7) Natch is a compulsive workaholic. Are you that way too?

Absolutely not. I'm actually not very much at all like Natch or Jara, the two main protagonists of the novels. Although I suppose I do share certain characteristics with them. If I had to name a character who was closest to me in temperament, I'd have to say Horvil, the fat cheerful engineer who's always putting up with Natch's crap.

8) The political factions in the Jump 225 trilogy are divided between governmentalists and libertarians. If you were a character in the books, which would you be?

A lot of people who've read Infoquake assumed that my sympathies lie with the libertarians, because that's where Natch's sympathy lies. But I'm definitely more conflicted in my politics. I like to pick and choose among the different parties and philosophies. I have some definite liberal tendencies but a number of conservative ones as well.

You'll discover in MultiReal that the political situation is much more nuanced than Natch makes it out to be in Infoquake. The central government, which really seems like the epitome of evil in Infoquake, is a conflicted organization itself with some do-gooders working in the fringes. And the libertarians are full of self-interested schemers who'll stab you in the back.

9) What are you writing now?

I'm currently about 80,000 words into Geosynchron, the third and final book of the Jump 225 trilogy. I'm a very slow writer and I write a million drafts, but I'm hoping to finish the whole thing by the end of the year.

10) Did you always want to write? Or did you stumble into it? How did you get where you are now?

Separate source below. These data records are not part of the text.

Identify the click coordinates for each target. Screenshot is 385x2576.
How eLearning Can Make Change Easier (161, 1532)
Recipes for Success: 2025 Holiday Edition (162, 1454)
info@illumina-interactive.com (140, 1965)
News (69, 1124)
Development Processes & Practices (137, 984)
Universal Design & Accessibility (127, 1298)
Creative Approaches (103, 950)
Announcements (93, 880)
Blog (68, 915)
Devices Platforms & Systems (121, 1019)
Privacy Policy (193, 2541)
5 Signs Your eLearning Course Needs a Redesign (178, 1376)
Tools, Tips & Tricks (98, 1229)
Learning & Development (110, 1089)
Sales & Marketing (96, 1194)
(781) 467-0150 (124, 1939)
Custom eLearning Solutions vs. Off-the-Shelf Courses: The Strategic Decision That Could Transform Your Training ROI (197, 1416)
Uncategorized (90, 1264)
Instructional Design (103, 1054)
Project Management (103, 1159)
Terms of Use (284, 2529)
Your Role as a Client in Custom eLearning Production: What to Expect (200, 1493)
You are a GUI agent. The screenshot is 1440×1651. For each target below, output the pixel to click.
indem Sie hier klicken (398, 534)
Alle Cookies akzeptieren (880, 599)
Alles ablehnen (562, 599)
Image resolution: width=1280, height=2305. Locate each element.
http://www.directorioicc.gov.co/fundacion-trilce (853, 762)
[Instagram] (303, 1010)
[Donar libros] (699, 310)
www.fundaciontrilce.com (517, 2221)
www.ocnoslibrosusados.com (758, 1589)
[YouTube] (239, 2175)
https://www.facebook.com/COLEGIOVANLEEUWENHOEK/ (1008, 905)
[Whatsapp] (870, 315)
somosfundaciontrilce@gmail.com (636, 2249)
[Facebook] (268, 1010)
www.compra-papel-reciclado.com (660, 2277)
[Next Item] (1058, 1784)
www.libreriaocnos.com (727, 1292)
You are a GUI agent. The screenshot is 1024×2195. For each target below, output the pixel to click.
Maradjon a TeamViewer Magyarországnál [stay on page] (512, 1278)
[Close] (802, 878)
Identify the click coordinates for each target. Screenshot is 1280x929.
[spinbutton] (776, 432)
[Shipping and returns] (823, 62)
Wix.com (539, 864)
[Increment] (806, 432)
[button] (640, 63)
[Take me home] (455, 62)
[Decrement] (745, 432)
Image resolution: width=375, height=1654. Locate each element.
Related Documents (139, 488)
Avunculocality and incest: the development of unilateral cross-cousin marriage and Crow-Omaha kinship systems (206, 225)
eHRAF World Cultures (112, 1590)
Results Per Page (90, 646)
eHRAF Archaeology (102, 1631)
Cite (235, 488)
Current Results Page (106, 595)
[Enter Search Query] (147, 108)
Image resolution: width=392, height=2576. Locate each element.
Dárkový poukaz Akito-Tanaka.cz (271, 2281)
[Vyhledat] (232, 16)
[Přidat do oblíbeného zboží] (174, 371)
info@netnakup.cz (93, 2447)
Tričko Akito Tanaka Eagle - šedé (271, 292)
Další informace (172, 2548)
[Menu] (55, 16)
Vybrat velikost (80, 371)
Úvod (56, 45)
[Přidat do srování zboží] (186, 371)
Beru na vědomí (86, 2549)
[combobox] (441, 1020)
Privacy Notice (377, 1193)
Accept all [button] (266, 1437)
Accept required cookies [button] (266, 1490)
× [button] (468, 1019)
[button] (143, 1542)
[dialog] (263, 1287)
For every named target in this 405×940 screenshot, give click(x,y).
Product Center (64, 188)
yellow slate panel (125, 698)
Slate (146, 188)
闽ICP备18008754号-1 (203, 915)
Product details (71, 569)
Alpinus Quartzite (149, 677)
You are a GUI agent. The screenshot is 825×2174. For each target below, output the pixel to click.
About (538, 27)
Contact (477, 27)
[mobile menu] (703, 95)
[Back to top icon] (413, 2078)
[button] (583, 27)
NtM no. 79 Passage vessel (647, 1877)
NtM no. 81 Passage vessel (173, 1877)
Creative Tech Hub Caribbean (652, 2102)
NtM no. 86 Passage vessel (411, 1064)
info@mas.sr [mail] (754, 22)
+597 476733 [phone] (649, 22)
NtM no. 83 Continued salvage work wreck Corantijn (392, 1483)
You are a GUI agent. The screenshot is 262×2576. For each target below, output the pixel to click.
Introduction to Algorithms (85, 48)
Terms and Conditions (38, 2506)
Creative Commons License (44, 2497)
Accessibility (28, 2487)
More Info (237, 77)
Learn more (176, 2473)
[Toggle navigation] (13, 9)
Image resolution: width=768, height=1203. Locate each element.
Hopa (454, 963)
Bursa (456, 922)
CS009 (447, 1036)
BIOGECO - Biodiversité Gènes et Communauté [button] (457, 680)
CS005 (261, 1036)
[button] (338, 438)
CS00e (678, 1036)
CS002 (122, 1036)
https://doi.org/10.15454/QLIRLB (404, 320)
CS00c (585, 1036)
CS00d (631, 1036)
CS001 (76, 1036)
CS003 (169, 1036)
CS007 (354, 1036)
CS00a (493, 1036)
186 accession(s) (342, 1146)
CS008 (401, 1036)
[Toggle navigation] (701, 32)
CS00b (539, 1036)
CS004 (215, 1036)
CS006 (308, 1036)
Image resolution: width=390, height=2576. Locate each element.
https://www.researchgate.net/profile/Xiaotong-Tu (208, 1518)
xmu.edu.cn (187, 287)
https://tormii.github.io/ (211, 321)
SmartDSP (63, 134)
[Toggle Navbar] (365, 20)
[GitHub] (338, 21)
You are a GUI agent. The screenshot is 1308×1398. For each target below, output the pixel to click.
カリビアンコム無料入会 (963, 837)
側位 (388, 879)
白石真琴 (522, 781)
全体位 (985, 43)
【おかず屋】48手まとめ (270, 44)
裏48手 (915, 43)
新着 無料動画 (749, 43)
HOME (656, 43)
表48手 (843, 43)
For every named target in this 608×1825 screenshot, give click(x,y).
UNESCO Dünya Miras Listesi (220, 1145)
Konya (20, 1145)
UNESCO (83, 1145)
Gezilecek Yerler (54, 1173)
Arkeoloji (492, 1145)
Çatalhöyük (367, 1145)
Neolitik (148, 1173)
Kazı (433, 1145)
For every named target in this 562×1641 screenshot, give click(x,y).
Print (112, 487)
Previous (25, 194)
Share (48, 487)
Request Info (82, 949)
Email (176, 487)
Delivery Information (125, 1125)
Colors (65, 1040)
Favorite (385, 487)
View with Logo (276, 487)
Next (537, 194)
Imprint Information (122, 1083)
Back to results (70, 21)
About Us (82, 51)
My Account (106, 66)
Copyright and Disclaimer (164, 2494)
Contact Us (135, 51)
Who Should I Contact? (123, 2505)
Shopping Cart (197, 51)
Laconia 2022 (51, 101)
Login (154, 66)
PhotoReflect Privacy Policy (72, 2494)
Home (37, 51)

Yes, I always wanted to write, ever since I was a little kid. I wrote my first "novel" when I was about 6 years old, and I spent much of my childhood building up a pantheon of superheroes with my brother. I studied creative writing in college at Johns Hopkins, and tried to write a novel in my early 20s. It wasn't until I had given up on the writing and spent half a dozen years in the trenches of high tech that I came up with an idea that I could follow through on. And that was the Jump 225 trilogy.

11) What does a typical writing day look like for you? How long do you write, that sort of thing?

I've never been very good about setting a concrete writing schedule. Maybe that's why it takes me so long to finish anything. I typically work about three days a week at my part-time web programming job, and then write whenever I have the free time and the inclination.

12) Where do you write?

I'm somewhat embarrassed to admit that I'm one of the guys you see sitting there at Starbuck's with his laptop for hours on end. For some reason, I find it easy to write with background chatter. But when I'm not writing there, I'm sitting on my couch at home with one dog on the back of the couch behind my head and one dog nestled between me and the armrest.

13) What is easiest/hardest for you as a writer?

The hardest thing for me as a writer is discipline. I have an easy time coming up with great ideas, and I find it very easy to sit down and start pecking on those first few paragraphs. But then I quickly burn out. If you're ever going to finish anything, you need to be able to batter your way through those burnout times, and I have a difficult time with that. And then I'm so rarely satisfied with what I write, it always takes me to forever to finish.